Despite being a comedic show, “Gaieties” is not only for laughs. To Kiki Hood ’23, the former executive producer of Ram’s Head, the show is a conduit to voice grievances against authorities while also prompting introspection among its members.
According to Smith, Ram’s Head leadership “prioritize[s] talent over skill” while casting, “because training in musical theater is not accessible to most people.” Last year, two of the leads had no theater experience.
As a community connected by a shared goal, Smith says, “Gaieties” has been a place to find lifelong friendships. The show also serves as a bridge to connect the student body audience in an unconventional way.

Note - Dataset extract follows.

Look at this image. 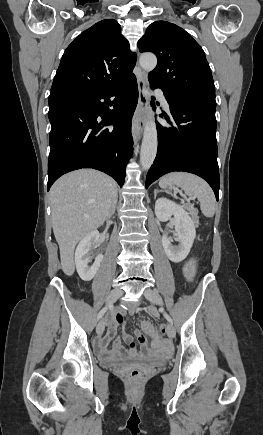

“Many Stanford students can identify with aspects of their freshman selves or experiences portrayed on the stage, providing an opportunity to connect with depicted flaws, missteps and insecurities. This allows them to feel seen and engage in a cathartic laughter at their own expense,” Hood said.
As for the future of “Gaieties,” Hood hopes for even more audience participation, such as establishing a well-known sing-along song that students can look forward to each year.
Smith underscored the enduring legacy of “Gaieties” as he recounted an eye-opening experience with a 102-year-old woman at an alumni reunion who had participated with Ram’s Head back in the 1930s.
“‘Gaieties’ is so fundamentally ‘Stanford,’” Smith said. “Meeting that 102-year-old woman is when I realized how much this tradition needs to be protected.”